Quite a lot of people spoke about the individual side effects they had experienced while taking particular drugs. Brendan said lithium ‘always makes [him] thirsty’. Niall recalled having ‘violent thoughts on PROZAC (fluoxetine)’. Tanai described her experience taking the antipsychotic medication, quetiapine: ‘I’d wake up and I’d be hungry, like I hadn’t eaten in a week. I felt like I was hollow from the bottom of my ribcage to like the bowl of my hips. I felt like I’d been carved out. I was so hungry’.

Side effects that were not properly explained to people taking medication for their mental health were all the more difficult to deal with.


Lisa said she was not advised about what to expect from antidepressants. Side effects like putting on weight were particularly problematic, given her eating disorder.
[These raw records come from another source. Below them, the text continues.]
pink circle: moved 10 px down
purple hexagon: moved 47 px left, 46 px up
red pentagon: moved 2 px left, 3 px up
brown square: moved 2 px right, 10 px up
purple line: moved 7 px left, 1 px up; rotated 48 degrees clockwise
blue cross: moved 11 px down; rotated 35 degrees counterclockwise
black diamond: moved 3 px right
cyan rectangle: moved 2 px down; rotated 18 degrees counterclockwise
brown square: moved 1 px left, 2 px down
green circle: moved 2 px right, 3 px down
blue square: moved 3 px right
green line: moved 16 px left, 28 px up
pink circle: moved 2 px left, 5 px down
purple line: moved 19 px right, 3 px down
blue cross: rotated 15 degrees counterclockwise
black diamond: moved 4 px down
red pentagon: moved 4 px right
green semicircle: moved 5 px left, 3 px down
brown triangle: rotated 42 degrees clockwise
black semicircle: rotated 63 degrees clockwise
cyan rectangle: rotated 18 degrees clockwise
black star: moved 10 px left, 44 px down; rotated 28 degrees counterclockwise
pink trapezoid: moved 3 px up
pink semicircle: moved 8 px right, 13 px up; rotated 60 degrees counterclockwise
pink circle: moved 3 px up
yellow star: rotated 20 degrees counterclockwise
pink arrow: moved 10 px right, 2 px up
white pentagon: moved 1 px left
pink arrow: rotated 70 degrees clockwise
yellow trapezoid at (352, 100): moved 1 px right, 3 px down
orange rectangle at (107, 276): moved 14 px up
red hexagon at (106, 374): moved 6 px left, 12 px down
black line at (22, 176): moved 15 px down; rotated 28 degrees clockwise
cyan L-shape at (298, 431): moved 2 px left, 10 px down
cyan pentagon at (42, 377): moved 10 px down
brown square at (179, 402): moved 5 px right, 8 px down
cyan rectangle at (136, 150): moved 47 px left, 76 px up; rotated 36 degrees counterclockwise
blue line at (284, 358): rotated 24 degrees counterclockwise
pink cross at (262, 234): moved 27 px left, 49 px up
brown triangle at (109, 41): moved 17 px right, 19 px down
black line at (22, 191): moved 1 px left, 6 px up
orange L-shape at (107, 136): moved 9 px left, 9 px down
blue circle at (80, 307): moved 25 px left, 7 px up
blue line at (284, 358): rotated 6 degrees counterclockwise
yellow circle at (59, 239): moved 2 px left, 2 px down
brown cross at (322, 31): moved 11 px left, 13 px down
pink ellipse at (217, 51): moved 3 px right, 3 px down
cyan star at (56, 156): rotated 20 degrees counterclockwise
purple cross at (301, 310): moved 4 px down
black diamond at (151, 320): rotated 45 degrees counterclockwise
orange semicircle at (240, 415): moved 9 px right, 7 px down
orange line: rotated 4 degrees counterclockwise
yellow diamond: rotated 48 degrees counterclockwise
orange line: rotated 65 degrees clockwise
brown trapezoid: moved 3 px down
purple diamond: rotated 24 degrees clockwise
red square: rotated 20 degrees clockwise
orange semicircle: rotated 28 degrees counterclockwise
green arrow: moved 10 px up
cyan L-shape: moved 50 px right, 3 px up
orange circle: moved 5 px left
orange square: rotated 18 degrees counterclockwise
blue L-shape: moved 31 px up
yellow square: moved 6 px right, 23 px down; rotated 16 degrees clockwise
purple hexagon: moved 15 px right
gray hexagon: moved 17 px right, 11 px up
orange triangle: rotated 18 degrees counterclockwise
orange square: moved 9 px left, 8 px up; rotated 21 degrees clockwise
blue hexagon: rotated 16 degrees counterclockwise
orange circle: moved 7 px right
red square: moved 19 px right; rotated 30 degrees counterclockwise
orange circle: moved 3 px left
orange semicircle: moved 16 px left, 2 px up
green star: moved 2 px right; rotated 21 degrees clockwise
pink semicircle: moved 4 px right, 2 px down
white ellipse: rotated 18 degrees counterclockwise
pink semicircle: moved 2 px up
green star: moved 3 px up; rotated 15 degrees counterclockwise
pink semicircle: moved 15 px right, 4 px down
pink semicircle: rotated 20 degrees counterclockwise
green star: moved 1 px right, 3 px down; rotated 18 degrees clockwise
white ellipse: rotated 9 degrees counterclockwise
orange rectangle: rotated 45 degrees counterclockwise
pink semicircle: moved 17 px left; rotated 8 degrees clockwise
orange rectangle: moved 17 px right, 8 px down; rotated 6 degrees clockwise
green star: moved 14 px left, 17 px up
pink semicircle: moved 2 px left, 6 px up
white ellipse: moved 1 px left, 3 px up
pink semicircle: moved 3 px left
Carlo said a mood stabiliser he took made him sweat and lose his sexual drive completely. He found it difficult knowing whether it was just an effect of the drugs, or not.

However, the people we spoke to often accepted the side effects because they felt medicine helped them, or they were able to manage the side effects by taking other medication (e.g. to stop constipation). Chris said clozapine made him sleep 10 hours at night and this was ‘good’ for him. Sarah has accepted the side-effects she experiences from quetiapine, because ‘it could be so much worse’.


Taylor didn’t like feeling ‘like a zombie’ because of the antidepressant she was prescribed, but said it was the ‘best option’ at the time.